Testing using Firefox

Firefox in general does not send integrated auth credentials, but can be told to. To do this go to the firefox about:config screen and search for ntlm - there should be three options, two of which need changing.
network.ntlm.send-lm-response: enable this (set to true)
network.automatic-ntlm-auth.trusted-uris: set this to a string representing your host (it's a URL pattern)
Once this is working for firefox you will need to save the profile directory and pass it to Selenium when it starts so that it can use your modified firefox profile (by default it uses it's own). This is done using the -firefoxProfileTemplate parameter, as you can see in the above code. Oh, and you'll need at least version 1.0-beta-2 of Selenium if you want to use firefox 3.

2 Comment(s)

Which versions of windows have you tried this on? I've seen people having problems starting the server on Vista and 2k8 as users which do not have admin rights to the machine.

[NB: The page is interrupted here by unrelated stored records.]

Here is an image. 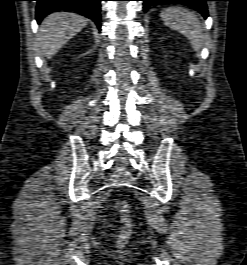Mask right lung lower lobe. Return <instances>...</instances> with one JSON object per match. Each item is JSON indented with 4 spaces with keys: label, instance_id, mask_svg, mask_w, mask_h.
Masks as SVG:
<instances>
[{
    "label": "right lung lower lobe",
    "instance_id": "1",
    "mask_svg": "<svg viewBox=\"0 0 247 265\" xmlns=\"http://www.w3.org/2000/svg\"><path fill=\"white\" fill-rule=\"evenodd\" d=\"M36 19L40 23L45 16L53 11L68 9L79 12L93 20L97 28L101 29L100 2L102 0H36Z\"/></svg>",
    "mask_w": 247,
    "mask_h": 265
}]
</instances>
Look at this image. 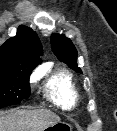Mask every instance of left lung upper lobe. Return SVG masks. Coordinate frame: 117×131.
Here are the masks:
<instances>
[{"instance_id": "1", "label": "left lung upper lobe", "mask_w": 117, "mask_h": 131, "mask_svg": "<svg viewBox=\"0 0 117 131\" xmlns=\"http://www.w3.org/2000/svg\"><path fill=\"white\" fill-rule=\"evenodd\" d=\"M51 45L54 54L60 61L65 62L71 69L82 73L77 66V50L69 38L64 35L52 34Z\"/></svg>"}]
</instances>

That might skew your resulting behavior.

-adam

By Adam Goucher at June 12, 2009 7:23 PM

I have been running this on XP - I can't comment on Vista/2k8, but it wouldn't surprise me if using these as a non-admin user caused issues. You'd probably need the Windows security privilege to impersonate another user for this to work (I don't know if this is granted by default to non-admins). As you say there may also be issues for the server as it needs to listen on a port - this would require opening a firewall port which would probably be impossible for non-admins. I expect it would be possible to get this to work, but would certainly require some security modifications.